TASK INSTRUCTIONS: Using the records that follow, reproduce exactly the lines starting at the line containing "Lanjutnya, pertama sekali" and ending at the line containing "4 MPPT-Tracker für flexible Modulanbindung". Include both end lines and no pictures.
══════════
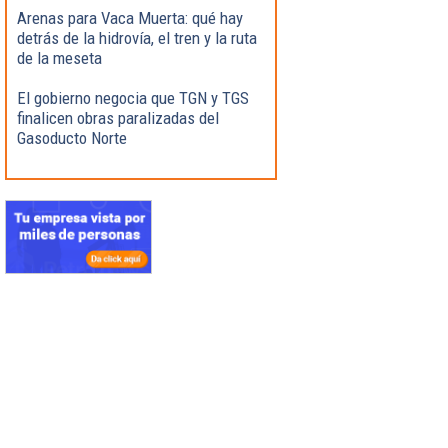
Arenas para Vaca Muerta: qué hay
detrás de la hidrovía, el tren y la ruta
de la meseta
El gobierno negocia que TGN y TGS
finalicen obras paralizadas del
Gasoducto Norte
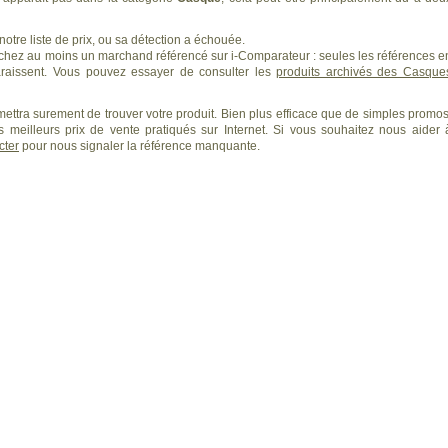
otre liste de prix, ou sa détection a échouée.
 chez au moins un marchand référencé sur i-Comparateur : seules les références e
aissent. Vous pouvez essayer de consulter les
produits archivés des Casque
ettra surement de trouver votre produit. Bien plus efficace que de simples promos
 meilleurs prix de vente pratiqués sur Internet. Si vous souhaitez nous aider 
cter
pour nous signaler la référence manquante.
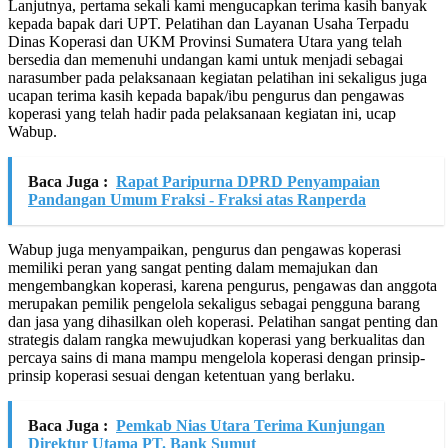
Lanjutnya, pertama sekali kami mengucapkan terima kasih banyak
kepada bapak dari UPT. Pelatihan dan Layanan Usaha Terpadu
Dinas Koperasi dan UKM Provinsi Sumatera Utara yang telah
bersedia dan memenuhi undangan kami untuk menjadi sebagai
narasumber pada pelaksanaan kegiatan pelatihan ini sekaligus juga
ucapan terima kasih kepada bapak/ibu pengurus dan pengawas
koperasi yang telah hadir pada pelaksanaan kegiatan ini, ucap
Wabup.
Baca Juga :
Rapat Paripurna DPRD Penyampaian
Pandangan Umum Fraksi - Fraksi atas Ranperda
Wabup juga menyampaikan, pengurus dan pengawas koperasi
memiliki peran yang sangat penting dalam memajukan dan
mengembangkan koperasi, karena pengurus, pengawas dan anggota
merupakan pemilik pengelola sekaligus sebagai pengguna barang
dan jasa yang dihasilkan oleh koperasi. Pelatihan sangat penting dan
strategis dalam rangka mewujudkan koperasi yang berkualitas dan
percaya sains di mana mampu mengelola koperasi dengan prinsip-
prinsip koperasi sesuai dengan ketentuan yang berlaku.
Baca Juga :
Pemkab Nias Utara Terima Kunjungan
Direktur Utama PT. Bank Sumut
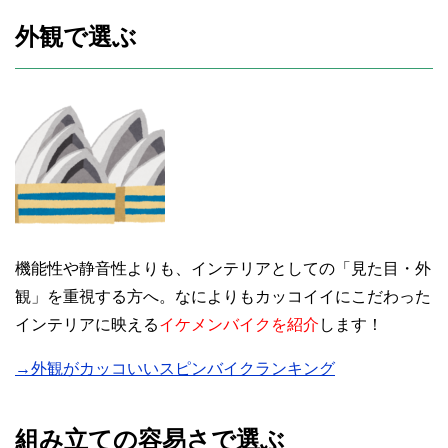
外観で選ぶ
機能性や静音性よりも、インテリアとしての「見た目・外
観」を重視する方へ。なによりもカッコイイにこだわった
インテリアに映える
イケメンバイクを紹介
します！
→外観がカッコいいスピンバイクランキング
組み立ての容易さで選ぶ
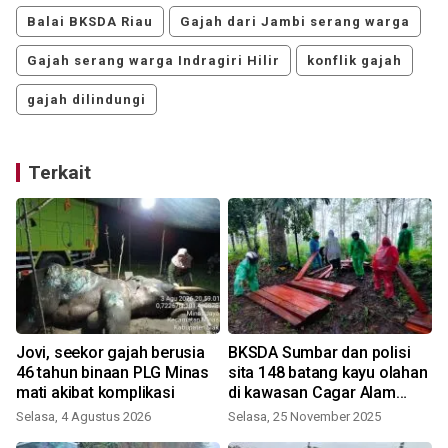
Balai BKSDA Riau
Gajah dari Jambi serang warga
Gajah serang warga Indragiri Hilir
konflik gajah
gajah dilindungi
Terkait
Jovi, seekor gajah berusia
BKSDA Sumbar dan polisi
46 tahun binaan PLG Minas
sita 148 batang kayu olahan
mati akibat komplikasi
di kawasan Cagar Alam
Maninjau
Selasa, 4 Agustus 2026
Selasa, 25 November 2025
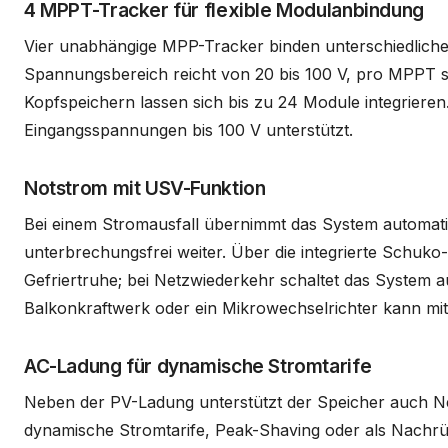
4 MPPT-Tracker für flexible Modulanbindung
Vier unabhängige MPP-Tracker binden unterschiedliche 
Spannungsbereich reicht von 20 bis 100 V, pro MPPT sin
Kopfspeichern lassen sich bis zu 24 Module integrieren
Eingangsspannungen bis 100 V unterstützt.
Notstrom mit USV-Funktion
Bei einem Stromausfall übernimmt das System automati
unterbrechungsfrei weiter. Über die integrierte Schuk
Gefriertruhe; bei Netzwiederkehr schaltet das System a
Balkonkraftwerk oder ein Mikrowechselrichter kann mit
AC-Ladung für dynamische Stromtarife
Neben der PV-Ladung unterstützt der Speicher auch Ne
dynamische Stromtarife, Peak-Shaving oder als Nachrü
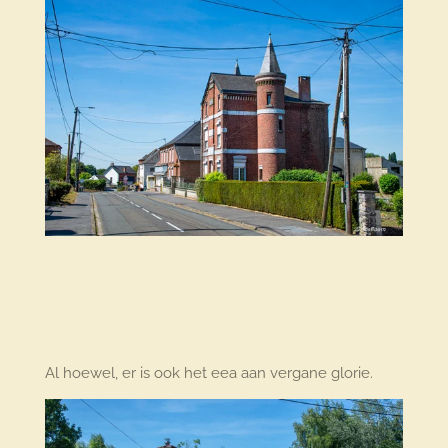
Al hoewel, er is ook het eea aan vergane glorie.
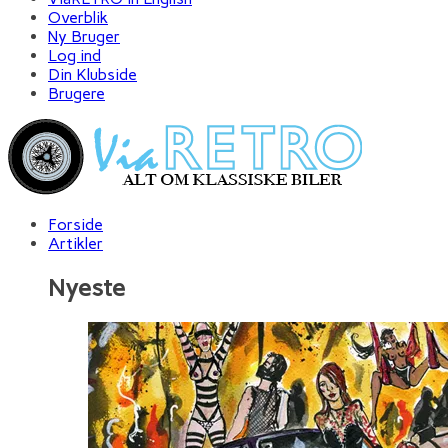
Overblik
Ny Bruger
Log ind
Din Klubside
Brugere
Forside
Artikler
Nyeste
══════════
WRITTEN ANSWER:
Lanjutnya, pertama sekali kami mengucapkan terima kasih banyak
kepada bapak dari UPT. Pelatihan dan Layanan Usaha Terpadu
Dinas Koperasi dan UKM Provinsi Sumatera Utara yang telah
bersedia dan memenuhi undangan kami untuk menjadi sebagai
narasumber pada pelaksanaan kegiatan pelatihan ini sekaligus juga
ucapan terima kasih kepada bapak/ibu pengurus dan pengawas
koperasi yang telah hadir pada pelaksanaan kegiatan ini, ucap
Wabup.
Baca Juga :
Rapat Paripurna DPRD Penyampaian
Pandangan Umum Fraksi - Fraksi atas Ranperda
Wabup juga menyampaikan, pengurus dan pengawas koperasi
memiliki peran yang sangat penting dalam memajukan dan
mengembangkan koperasi, karena pengurus, pengawas dan anggota
merupakan pemilik pengelola sekaligus sebagai pengguna barang
dan jasa yang dihasilkan oleh koperasi. Pelatihan sangat penting dan
strategis dalam rangka mewujudkan koperasi yang berkualitas dan
percaya sains di mana mampu mengelola koperasi dengan prinsip-
prinsip koperasi sesuai dengan ketentuan yang berlaku.
Baca Juga :
Pemkab Nias Utara Terima Kunjungan
Direktur Utama PT. Bank Sumut
外観で選ぶ
機能性や静音性よりも、インテリアとしての「見た目・外
観」を重視する方へ。なによりもカッコイイにこだわった
インテリアに映える
イケメンバイクを紹介
します！
→外観がカッコいいスピンバイクランキング
組み立ての容易さで選ぶ
Balai BKSDA Riau
Gajah dari Jambi serang warga
Gajah serang warga Indragiri Hilir
konflik gajah
gajah dilindungi
Terkait
Jovi, seekor gajah berusia
BKSDA Sumbar dan polisi
46 tahun binaan PLG Minas
sita 148 batang kayu olahan
mati akibat komplikasi
di kawasan Cagar Alam
Maninjau
Selasa, 4 Agustus 2026
Selasa, 25 November 2025
4 MPPT-Tracker für flexible Modulanbindung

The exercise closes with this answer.